Human activities consume resources and produce waste, and as our populations grow and global consumption increases, it is essential that we measure nature’s capacity to meet these demands. The Ecological Footprint has emerged as one of the world’s leading measures of human demand on nature. Simply put, Ecological Footprint Accounting addresses whether the planet is large enough to keep up with the demands of humanity.
The Ecological Footprint measures the supply of and demand on nature. On the supply side, biocapacity represents the planet’s biologically productive areas including our forests, pastures, cropland and fisheries. These areas, if left unharvested, can also absorb much of the waste we generate, especially our carbon emissions.

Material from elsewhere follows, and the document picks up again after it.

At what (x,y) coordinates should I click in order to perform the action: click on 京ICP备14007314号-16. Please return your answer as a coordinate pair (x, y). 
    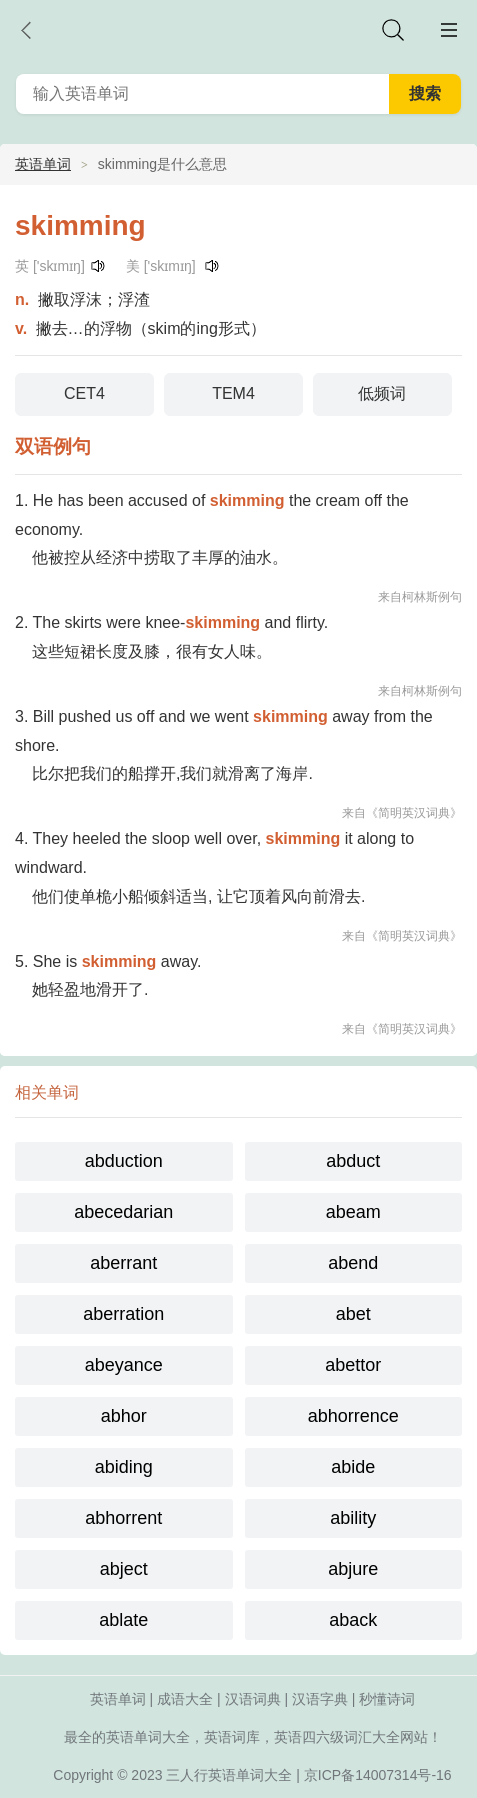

Biocapacity can then be compared with humanity’s demand on nature: our Ecological Footprint. The Ecological Footprint represents the productive area required to provide the renewable resources humanity is using and to absorb its waste. The productive area currently occupied by human infrastructure is also included in this calculation, since built-up land is not available for resource regeneration.
Our current global situation: Since the 1970s, humanity has been in ecological overshoot with annual demand on resources exceeding what Earth can regenerate each year.
It now takes the Earth one year and seven months to regenerate what we use in a year.
We maintain this overshoot by liquidating the Earth’s resources. Overshoot is a vastly underestimated threat to human well-being and the health of the planet, and one that is not adequately addressed.
By measuring the Footprint of a population—an individual, city, nation, or all of humanity—we can assess our pressure on the planet, which helps us manage our ecological assets more wisely and take personal and collective action in support of a world where humanity lives within the Earth’s bounds.
Conceived in 1990 by Mathis Wackernagel and William Rees at the University of British Columbia, the Ecological Footprint is now in wide use by scientists, businesses, governments, international agencies, financial institutions, and individuals working to monitor ecological resource use and advance sustainable development.